(Page segmentation data)
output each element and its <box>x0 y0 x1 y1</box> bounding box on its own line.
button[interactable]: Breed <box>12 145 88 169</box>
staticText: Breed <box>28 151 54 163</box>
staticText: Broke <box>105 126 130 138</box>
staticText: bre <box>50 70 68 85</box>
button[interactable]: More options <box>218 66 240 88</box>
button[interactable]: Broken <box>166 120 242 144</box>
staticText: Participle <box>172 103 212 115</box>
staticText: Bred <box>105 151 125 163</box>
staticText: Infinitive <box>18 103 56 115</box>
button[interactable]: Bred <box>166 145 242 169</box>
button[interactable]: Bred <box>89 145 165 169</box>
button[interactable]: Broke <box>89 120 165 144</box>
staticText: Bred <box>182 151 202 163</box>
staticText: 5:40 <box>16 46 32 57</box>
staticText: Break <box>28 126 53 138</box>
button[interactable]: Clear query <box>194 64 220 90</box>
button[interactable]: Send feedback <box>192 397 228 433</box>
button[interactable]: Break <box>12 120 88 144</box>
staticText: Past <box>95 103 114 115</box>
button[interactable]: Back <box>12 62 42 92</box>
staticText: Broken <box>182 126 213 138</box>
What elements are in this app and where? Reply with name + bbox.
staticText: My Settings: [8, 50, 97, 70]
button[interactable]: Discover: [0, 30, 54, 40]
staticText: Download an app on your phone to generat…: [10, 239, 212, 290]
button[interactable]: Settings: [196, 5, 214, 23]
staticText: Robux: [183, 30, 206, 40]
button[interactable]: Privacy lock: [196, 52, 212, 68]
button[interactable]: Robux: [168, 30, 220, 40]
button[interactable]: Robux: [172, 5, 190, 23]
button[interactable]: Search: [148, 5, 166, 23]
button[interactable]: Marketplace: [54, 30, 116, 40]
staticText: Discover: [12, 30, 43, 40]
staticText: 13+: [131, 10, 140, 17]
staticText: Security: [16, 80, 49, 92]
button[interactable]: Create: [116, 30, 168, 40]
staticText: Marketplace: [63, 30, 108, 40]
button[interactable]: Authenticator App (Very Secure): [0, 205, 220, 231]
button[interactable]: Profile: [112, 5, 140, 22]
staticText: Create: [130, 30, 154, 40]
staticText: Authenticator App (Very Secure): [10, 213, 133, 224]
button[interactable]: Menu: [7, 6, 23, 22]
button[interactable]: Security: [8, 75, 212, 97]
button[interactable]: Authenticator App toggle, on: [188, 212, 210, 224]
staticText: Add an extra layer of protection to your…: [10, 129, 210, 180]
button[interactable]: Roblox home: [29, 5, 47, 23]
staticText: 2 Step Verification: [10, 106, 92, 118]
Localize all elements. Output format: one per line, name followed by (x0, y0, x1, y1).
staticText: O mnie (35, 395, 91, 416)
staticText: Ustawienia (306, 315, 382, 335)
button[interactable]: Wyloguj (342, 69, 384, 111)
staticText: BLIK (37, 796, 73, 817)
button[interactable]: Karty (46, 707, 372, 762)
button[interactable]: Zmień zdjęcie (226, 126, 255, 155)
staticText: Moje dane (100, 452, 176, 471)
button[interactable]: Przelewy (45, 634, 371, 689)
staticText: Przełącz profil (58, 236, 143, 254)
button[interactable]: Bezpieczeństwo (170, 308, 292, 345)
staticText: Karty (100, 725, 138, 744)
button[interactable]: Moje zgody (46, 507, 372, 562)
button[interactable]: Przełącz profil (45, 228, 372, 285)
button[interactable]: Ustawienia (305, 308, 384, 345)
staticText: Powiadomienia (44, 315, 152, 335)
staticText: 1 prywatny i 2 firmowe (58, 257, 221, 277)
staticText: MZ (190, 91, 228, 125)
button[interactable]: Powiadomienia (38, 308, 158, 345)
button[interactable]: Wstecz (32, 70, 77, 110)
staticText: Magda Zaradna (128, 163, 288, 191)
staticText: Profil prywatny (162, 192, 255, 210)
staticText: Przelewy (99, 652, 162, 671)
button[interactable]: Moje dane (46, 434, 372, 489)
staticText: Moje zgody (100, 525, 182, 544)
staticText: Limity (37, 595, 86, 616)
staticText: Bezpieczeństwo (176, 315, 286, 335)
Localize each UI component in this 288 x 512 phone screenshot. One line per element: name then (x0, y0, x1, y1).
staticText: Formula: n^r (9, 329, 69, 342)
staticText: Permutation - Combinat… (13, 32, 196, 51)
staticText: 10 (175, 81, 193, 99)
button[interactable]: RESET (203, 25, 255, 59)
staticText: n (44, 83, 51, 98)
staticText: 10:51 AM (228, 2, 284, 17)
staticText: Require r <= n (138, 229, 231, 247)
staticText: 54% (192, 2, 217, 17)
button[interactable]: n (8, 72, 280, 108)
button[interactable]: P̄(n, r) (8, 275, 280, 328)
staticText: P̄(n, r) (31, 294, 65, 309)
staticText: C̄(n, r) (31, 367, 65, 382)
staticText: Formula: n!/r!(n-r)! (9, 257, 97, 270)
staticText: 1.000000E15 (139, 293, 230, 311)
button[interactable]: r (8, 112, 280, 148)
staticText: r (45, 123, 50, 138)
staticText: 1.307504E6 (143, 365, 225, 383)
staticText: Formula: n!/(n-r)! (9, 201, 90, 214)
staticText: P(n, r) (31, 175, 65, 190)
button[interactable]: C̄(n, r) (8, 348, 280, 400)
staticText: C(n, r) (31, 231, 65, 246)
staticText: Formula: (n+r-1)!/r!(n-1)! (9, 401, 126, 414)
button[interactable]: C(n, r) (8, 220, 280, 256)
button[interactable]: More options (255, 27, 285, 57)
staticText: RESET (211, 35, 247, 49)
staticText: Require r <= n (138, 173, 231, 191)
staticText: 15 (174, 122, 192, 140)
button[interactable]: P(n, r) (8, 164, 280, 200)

→ What the task asks:
Copy every record verbatim.

→ Result:
output each element and its <box>x0 y0 x1 y1</box> bounding box on its own line.
button[interactable]: Breed <box>12 145 88 169</box>
staticText: Breed <box>28 151 54 163</box>
staticText: Broke <box>105 126 130 138</box>
staticText: bre <box>50 70 68 85</box>
button[interactable]: More options <box>218 66 240 88</box>
button[interactable]: Broken <box>166 120 242 144</box>
staticText: Participle <box>172 103 212 115</box>
staticText: Bred <box>105 151 125 163</box>
staticText: Infinitive <box>18 103 56 115</box>
button[interactable]: Bred <box>166 145 242 169</box>
button[interactable]: Bred <box>89 145 165 169</box>
button[interactable]: Broke <box>89 120 165 144</box>
staticText: Bred <box>182 151 202 163</box>
staticText: 5:40 <box>16 46 32 57</box>
staticText: Break <box>28 126 53 138</box>
button[interactable]: Clear query <box>194 64 220 90</box>
button[interactable]: Send feedback <box>192 397 228 433</box>
button[interactable]: Break <box>12 120 88 144</box>
staticText: Past <box>95 103 114 115</box>
button[interactable]: Back <box>12 62 42 92</box>
staticText: Broken <box>182 126 213 138</box>
What elements are in this app and where? Reply with name + bbox.
staticText: My Settings: [8, 50, 97, 70]
button[interactable]: Discover: [0, 30, 54, 40]
staticText: Download an app on your phone to generat…: [10, 239, 212, 290]
button[interactable]: Settings: [196, 5, 214, 23]
staticText: Robux: [183, 30, 206, 40]
button[interactable]: Privacy lock: [196, 52, 212, 68]
button[interactable]: Robux: [168, 30, 220, 40]
button[interactable]: Robux: [172, 5, 190, 23]
button[interactable]: Search: [148, 5, 166, 23]
button[interactable]: Marketplace: [54, 30, 116, 40]
staticText: Discover: [12, 30, 43, 40]
staticText: 13+: [131, 10, 140, 17]
staticText: Security: [16, 80, 49, 92]
button[interactable]: Create: [116, 30, 168, 40]
staticText: Marketplace: [63, 30, 108, 40]
button[interactable]: Authenticator App (Very Secure): [0, 205, 220, 231]
button[interactable]: Profile: [112, 5, 140, 22]
staticText: Create: [130, 30, 154, 40]
staticText: Authenticator App (Very Secure): [10, 213, 133, 224]
button[interactable]: Menu: [7, 6, 23, 22]
button[interactable]: Security: [8, 75, 212, 97]
button[interactable]: Authenticator App toggle, on: [188, 212, 210, 224]
staticText: Add an extra layer of protection to your…: [10, 129, 210, 180]
button[interactable]: Roblox home: [29, 5, 47, 23]
staticText: 2 Step Verification: [10, 106, 92, 118]
Localize all elements. Output format: one per line, name followed by (x0, y0, x1, y1).
staticText: O mnie (35, 395, 91, 416)
staticText: Ustawienia (306, 315, 382, 335)
button[interactable]: Wyloguj (342, 69, 384, 111)
staticText: BLIK (37, 796, 73, 817)
button[interactable]: Karty (46, 707, 372, 762)
button[interactable]: Zmień zdjęcie (226, 126, 255, 155)
staticText: Moje dane (100, 452, 176, 471)
button[interactable]: Przelewy (45, 634, 371, 689)
staticText: Przełącz profil (58, 236, 143, 254)
button[interactable]: Bezpieczeństwo (170, 308, 292, 345)
staticText: Karty (100, 725, 138, 744)
button[interactable]: Moje zgody (46, 507, 372, 562)
button[interactable]: Przełącz profil (45, 228, 372, 285)
button[interactable]: Ustawienia (305, 308, 384, 345)
staticText: Powiadomienia (44, 315, 152, 335)
staticText: 1 prywatny i 2 firmowe (58, 257, 221, 277)
staticText: MZ (190, 91, 228, 125)
button[interactable]: Powiadomienia (38, 308, 158, 345)
button[interactable]: Wstecz (32, 70, 77, 110)
staticText: Magda Zaradna (128, 163, 288, 191)
staticText: Profil prywatny (162, 192, 255, 210)
staticText: Przelewy (99, 652, 162, 671)
button[interactable]: Moje dane (46, 434, 372, 489)
staticText: Moje zgody (100, 525, 182, 544)
staticText: Limity (37, 595, 86, 616)
staticText: Bezpieczeństwo (176, 315, 286, 335)
Localize each UI component in this 288 x 512 phone screenshot. One line per element: name then (x0, y0, x1, y1).
staticText: Formula: n^r (9, 329, 69, 342)
staticText: Permutation - Combinat… (13, 32, 196, 51)
staticText: 10 (175, 81, 193, 99)
button[interactable]: RESET (203, 25, 255, 59)
staticText: n (44, 83, 51, 98)
staticText: 10:51 AM (228, 2, 284, 17)
staticText: Require r <= n (138, 229, 231, 247)
staticText: 54% (192, 2, 217, 17)
button[interactable]: n (8, 72, 280, 108)
button[interactable]: P̄(n, r) (8, 275, 280, 328)
staticText: P̄(n, r) (31, 294, 65, 309)
staticText: C̄(n, r) (31, 367, 65, 382)
staticText: Formula: n!/r!(n-r)! (9, 257, 97, 270)
staticText: 1.000000E15 (139, 293, 230, 311)
button[interactable]: r (8, 112, 280, 148)
staticText: r (45, 123, 50, 138)
staticText: 1.307504E6 (143, 365, 225, 383)
staticText: Formula: n!/(n-r)! (9, 201, 90, 214)
staticText: P(n, r) (31, 175, 65, 190)
button[interactable]: C̄(n, r) (8, 348, 280, 400)
staticText: C(n, r) (31, 231, 65, 246)
staticText: Formula: (n+r-1)!/r!(n-1)! (9, 401, 126, 414)
button[interactable]: C(n, r) (8, 220, 280, 256)
button[interactable]: More options (255, 27, 285, 57)
staticText: RESET (211, 35, 247, 49)
staticText: Require r <= n (138, 173, 231, 191)
staticText: 15 (174, 122, 192, 140)
button[interactable]: P(n, r) (8, 164, 280, 200)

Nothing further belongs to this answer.